▶ What you have to do
Report how many lines in the data below hold "passer", with no other words.
Top of Data supplied
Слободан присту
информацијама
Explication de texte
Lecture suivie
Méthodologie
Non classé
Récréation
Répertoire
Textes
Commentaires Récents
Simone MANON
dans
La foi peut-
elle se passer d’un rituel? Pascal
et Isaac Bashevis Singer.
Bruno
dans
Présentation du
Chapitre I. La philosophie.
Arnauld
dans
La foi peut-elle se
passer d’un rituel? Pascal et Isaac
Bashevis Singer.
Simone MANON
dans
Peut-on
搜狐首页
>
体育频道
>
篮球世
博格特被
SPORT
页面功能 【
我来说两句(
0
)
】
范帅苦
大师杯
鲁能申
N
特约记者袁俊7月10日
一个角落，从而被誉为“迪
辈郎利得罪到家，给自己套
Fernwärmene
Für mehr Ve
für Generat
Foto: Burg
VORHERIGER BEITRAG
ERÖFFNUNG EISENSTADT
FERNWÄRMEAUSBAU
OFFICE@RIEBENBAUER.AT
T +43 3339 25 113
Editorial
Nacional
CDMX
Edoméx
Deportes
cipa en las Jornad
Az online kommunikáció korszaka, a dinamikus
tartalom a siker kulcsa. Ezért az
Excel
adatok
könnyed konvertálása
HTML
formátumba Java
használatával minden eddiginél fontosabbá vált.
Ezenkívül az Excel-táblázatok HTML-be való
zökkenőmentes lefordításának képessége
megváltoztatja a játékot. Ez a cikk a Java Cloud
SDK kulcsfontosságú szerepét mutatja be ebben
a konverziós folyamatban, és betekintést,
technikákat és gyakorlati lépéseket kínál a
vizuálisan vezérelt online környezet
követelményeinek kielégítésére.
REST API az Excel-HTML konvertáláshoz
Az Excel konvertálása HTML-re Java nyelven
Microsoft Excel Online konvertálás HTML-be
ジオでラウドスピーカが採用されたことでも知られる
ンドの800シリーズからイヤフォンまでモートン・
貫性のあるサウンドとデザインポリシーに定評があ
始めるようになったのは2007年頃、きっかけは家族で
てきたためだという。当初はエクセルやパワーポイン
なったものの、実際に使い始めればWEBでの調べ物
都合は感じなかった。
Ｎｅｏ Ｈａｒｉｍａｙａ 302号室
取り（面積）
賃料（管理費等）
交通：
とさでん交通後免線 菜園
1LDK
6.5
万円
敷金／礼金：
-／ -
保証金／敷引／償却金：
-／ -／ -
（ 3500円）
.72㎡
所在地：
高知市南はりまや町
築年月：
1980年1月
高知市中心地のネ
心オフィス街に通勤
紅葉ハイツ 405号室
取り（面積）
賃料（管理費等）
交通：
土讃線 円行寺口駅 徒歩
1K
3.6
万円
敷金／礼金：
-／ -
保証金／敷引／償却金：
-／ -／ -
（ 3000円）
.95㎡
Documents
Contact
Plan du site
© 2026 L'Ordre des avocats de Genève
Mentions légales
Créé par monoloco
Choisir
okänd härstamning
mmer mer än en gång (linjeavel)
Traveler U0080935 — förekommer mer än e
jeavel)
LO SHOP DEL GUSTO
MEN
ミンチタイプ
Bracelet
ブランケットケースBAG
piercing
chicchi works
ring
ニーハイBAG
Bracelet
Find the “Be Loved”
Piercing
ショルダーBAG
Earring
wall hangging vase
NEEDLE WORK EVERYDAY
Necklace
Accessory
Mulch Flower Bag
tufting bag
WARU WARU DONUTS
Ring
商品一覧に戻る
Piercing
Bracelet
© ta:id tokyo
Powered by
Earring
Bottom of Data supplied
▶ Exercise output
2